Transcribed page contents:
+++
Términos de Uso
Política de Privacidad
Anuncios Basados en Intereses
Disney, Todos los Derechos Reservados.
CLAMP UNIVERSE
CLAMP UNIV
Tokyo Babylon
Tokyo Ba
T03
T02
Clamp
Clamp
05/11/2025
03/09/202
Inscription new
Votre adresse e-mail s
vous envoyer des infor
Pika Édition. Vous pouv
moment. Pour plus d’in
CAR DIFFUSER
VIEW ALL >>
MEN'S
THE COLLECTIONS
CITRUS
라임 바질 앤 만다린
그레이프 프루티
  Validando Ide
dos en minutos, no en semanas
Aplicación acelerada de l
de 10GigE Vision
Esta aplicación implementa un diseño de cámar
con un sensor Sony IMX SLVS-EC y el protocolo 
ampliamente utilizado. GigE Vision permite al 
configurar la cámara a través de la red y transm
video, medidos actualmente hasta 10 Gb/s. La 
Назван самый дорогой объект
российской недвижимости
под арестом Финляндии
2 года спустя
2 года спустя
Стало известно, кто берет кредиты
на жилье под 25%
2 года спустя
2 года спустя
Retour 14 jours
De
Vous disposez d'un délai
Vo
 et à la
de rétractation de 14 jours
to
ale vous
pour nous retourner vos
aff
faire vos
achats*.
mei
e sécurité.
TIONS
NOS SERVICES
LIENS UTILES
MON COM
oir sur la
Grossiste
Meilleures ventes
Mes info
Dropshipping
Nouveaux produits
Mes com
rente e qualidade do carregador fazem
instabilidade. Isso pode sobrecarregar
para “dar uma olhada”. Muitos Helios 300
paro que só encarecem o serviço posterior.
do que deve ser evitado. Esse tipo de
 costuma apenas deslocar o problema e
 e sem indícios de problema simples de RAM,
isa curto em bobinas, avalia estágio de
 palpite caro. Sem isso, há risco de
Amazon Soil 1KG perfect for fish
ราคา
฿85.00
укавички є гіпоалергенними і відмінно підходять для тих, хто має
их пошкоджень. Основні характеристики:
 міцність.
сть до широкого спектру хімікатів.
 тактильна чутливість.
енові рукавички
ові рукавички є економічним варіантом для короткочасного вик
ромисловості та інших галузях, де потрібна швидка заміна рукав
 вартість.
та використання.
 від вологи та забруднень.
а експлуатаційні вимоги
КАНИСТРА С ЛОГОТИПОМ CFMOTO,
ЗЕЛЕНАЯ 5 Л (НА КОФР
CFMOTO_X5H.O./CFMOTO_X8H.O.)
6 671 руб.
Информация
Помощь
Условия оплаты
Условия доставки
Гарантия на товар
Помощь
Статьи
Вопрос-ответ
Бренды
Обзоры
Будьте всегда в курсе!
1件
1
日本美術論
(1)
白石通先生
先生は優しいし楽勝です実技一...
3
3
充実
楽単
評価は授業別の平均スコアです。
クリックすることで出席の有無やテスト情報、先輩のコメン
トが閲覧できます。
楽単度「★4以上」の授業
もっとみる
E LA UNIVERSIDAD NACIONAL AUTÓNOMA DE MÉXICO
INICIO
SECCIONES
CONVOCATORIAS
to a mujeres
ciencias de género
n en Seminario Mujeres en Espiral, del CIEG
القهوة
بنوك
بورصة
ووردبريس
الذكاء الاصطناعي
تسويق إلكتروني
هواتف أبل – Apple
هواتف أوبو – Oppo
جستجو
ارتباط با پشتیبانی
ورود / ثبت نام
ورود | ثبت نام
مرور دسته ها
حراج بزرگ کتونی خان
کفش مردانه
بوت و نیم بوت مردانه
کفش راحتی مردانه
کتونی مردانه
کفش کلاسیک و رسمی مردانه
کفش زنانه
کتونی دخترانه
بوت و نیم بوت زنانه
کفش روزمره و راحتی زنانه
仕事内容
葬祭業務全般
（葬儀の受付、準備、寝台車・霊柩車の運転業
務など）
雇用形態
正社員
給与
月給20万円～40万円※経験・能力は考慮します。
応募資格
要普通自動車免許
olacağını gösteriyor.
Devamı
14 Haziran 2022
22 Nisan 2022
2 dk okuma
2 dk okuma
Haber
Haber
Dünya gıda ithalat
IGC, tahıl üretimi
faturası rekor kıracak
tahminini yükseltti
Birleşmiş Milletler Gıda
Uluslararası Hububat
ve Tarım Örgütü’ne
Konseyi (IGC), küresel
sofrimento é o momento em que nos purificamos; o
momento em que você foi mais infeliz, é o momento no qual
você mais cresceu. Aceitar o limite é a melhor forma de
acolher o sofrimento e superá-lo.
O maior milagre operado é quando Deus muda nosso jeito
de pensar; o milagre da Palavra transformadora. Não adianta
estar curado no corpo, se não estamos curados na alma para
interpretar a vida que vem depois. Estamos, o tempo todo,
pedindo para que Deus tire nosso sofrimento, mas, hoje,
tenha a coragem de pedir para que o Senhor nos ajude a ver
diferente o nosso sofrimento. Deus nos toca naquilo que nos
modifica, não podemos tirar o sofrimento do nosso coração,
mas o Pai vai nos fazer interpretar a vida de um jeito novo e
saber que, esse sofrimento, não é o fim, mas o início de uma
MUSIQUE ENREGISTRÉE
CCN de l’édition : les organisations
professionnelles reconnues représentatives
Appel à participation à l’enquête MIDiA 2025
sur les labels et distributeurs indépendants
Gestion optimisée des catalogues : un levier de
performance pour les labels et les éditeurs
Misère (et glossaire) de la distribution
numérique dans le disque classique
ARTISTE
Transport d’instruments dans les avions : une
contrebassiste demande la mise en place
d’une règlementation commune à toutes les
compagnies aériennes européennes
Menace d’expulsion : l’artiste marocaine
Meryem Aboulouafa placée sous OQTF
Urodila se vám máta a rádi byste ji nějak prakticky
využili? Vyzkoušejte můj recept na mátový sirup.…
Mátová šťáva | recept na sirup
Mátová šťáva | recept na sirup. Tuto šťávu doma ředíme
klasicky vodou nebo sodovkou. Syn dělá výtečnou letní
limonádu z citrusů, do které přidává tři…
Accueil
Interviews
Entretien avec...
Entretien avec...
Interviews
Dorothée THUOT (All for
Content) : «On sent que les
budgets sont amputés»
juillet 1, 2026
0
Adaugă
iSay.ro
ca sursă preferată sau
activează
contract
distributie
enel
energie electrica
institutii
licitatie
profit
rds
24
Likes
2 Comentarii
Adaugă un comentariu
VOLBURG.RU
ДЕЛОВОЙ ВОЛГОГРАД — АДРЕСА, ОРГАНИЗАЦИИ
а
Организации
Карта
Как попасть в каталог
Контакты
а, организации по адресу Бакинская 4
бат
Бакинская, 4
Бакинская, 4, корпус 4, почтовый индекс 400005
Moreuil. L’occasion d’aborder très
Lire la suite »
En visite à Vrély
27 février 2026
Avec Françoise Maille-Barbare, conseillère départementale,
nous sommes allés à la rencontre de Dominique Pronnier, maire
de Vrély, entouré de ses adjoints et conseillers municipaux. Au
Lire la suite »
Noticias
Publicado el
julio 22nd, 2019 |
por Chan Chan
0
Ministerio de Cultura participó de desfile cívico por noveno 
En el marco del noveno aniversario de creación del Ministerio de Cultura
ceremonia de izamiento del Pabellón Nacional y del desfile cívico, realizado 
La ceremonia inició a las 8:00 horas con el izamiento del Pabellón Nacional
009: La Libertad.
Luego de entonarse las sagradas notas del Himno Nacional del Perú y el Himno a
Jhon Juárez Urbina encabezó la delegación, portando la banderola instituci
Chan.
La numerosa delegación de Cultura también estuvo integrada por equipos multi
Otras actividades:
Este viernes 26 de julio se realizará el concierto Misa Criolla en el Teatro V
+++
§ ABOUT THIS EXERCISE
Quote the data in full, keeping each word unchanged.

§ SOLUTION FOR THIS PROBLEM
Términos de Uso
Política de Privacidad
Anuncios Basados en Intereses
Disney, Todos los Derechos Reservados.
CLAMP UNIVERSE
CLAMP UNIV
Tokyo Babylon
Tokyo Ba
T03
T02
Clamp
Clamp
05/11/2025
03/09/202
Inscription new
Votre adresse e-mail s
vous envoyer des infor
Pika Édition. Vous pouv
moment. Pour plus d’in
CAR DIFFUSER
VIEW ALL >>
MEN'S
THE COLLECTIONS
CITRUS
라임 바질 앤 만다린
그레이프 프루티
  Validando Ide
dos en minutos, no en semanas
Aplicación acelerada de l
de 10GigE Vision
Esta aplicación implementa un diseño de cámar
con un sensor Sony IMX SLVS-EC y el protocolo 
ampliamente utilizado. GigE Vision permite al 
configurar la cámara a través de la red y transm
video, medidos actualmente hasta 10 Gb/s. La 
Назван самый дорогой объект
российской недвижимости
под арестом Финляндии
2 года спустя
2 года спустя
Стало известно, кто берет кредиты
на жилье под 25%
2 года спустя
2 года спустя
Retour 14 jours
De
Vous disposez d'un délai
Vo
 et à la
de rétractation de 14 jours
to
ale vous
pour nous retourner vos
aff
faire vos
achats*.
mei
e sécurité.
TIONS
NOS SERVICES
LIENS UTILES
MON COM
oir sur la
Grossiste
Meilleures ventes
Mes info
Dropshipping
Nouveaux produits
Mes com
rente e qualidade do carregador fazem
instabilidade. Isso pode sobrecarregar
para “dar uma olhada”. Muitos Helios 300
paro que só encarecem o serviço posterior.
do que deve ser evitado. Esse tipo de
 costuma apenas deslocar o problema e
 e sem indícios de problema simples de RAM,
isa curto em bobinas, avalia estágio de
 palpite caro. Sem isso, há risco de
Amazon Soil 1KG perfect for fish
ราคา
฿85.00
укавички є гіпоалергенними і відмінно підходять для тих, хто має
их пошкоджень. Основні характеристики:
 міцність.
сть до широкого спектру хімікатів.
 тактильна чутливість.
енові рукавички
ові рукавички є економічним варіантом для короткочасного вик
ромисловості та інших галузях, де потрібна швидка заміна рукав
 вартість.
та використання.
 від вологи та забруднень.
а експлуатаційні вимоги
КАНИСТРА С ЛОГОТИПОМ CFMOTO,
ЗЕЛЕНАЯ 5 Л (НА КОФР
CFMOTO_X5H.O./CFMOTO_X8H.O.)
6 671 руб.
Информация
Помощь
Условия оплаты
Условия доставки
Гарантия на товар
Помощь
Статьи
Вопрос-ответ
Бренды
Обзоры
Будьте всегда в курсе!
1件
1
日本美術論
(1)
白石通先生
先生は優しいし楽勝です実技一...
3
3
充実
楽単
評価は授業別の平均スコアです。
クリックすることで出席の有無やテスト情報、先輩のコメン
トが閲覧できます。
楽単度「★4以上」の授業
もっとみる
E LA UNIVERSIDAD NACIONAL AUTÓNOMA DE MÉXICO
INICIO
SECCIONES
CONVOCATORIAS
to a mujeres
ciencias de género
n en Seminario Mujeres en Espiral, del CIEG
القهوة
بنوك
بورصة
ووردبريس
الذكاء الاصطناعي
تسويق إلكتروني
هواتف أبل – Apple
هواتف أوبو – Oppo
جستجو
ارتباط با پشتیبانی
ورود / ثبت نام
ورود | ثبت نام
مرور دسته ها
حراج بزرگ کتونی خان
کفش مردانه
بوت و نیم بوت مردانه
کفش راحتی مردانه
کتونی مردانه
کفش کلاسیک و رسمی مردانه
کفش زنانه
کتونی دخترانه
بوت و نیم بوت زنانه
کفش روزمره و راحتی زنانه
仕事内容
葬祭業務全般
（葬儀の受付、準備、寝台車・霊柩車の運転業
務など）
雇用形態
正社員
給与
月給20万円～40万円※経験・能力は考慮します。
応募資格
要普通自動車免許
olacağını gösteriyor.
Devamı
14 Haziran 2022
22 Nisan 2022
2 dk okuma
2 dk okuma
Haber
Haber
Dünya gıda ithalat
IGC, tahıl üretimi
faturası rekor kıracak
tahminini yükseltti
Birleşmiş Milletler Gıda
Uluslararası Hububat
ve Tarım Örgütü’ne
Konseyi (IGC), küresel
sofrimento é o momento em que nos purificamos; o
momento em que você foi mais infeliz, é o momento no qual
você mais cresceu. Aceitar o limite é a melhor forma de
acolher o sofrimento e superá-lo.
O maior milagre operado é quando Deus muda nosso jeito
de pensar; o milagre da Palavra transformadora. Não adianta
estar curado no corpo, se não estamos curados na alma para
interpretar a vida que vem depois. Estamos, o tempo todo,
pedindo para que Deus tire nosso sofrimento, mas, hoje,
tenha a coragem de pedir para que o Senhor nos ajude a ver
diferente o nosso sofrimento. Deus nos toca naquilo que nos
modifica, não podemos tirar o sofrimento do nosso coração,
mas o Pai vai nos fazer interpretar a vida de um jeito novo e
saber que, esse sofrimento, não é o fim, mas o início de uma
MUSIQUE ENREGISTRÉE
CCN de l’édition : les organisations
professionnelles reconnues représentatives
Appel à participation à l’enquête MIDiA 2025
sur les labels et distributeurs indépendants
Gestion optimisée des catalogues : un levier de
performance pour les labels et les éditeurs
Misère (et glossaire) de la distribution
numérique dans le disque classique
ARTISTE
Transport d’instruments dans les avions : une
contrebassiste demande la mise en place
d’une règlementation commune à toutes les
compagnies aériennes européennes
Menace d’expulsion : l’artiste marocaine
Meryem Aboulouafa placée sous OQTF
Urodila se vám máta a rádi byste ji nějak prakticky
využili? Vyzkoušejte můj recept na mátový sirup.…
Mátová šťáva | recept na sirup
Mátová šťáva | recept na sirup. Tuto šťávu doma ředíme
klasicky vodou nebo sodovkou. Syn dělá výtečnou letní
limonádu z citrusů, do které přidává tři…
Accueil
Interviews
Entretien avec...
Entretien avec...
Interviews
Dorothée THUOT (All for
Content) : «On sent que les
budgets sont amputés»
juillet 1, 2026
0
Adaugă
iSay.ro
ca sursă preferată sau
activează
contract
distributie
enel
energie electrica
institutii
licitatie
profit
rds
24
Likes
2 Comentarii
Adaugă un comentariu
VOLBURG.RU
ДЕЛОВОЙ ВОЛГОГРАД — АДРЕСА, ОРГАНИЗАЦИИ
а
Организации
Карта
Как попасть в каталог
Контакты
а, организации по адресу Бакинская 4
бат
Бакинская, 4
Бакинская, 4, корпус 4, почтовый индекс 400005
Moreuil. L’occasion d’aborder très
Lire la suite »
En visite à Vrély
27 février 2026
Avec Françoise Maille-Barbare, conseillère départementale,
nous sommes allés à la rencontre de Dominique Pronnier, maire
de Vrély, entouré de ses adjoints et conseillers municipaux. Au
Lire la suite »
Noticias
Publicado el
julio 22nd, 2019 |
por Chan Chan
0
Ministerio de Cultura participó de desfile cívico por noveno 
En el marco del noveno aniversario de creación del Ministerio de Cultura
ceremonia de izamiento del Pabellón Nacional y del desfile cívico, realizado 
La ceremonia inició a las 8:00 horas con el izamiento del Pabellón Nacional
009: La Libertad.
Luego de entonarse las sagradas notas del Himno Nacional del Perú y el Himno a
Jhon Juárez Urbina encabezó la delegación, portando la banderola instituci
Chan.
La numerosa delegación de Cultura también estuvo integrada por equipos multi
Otras actividades:
Este viernes 26 de julio se realizará el concierto Misa Criolla en el Teatro V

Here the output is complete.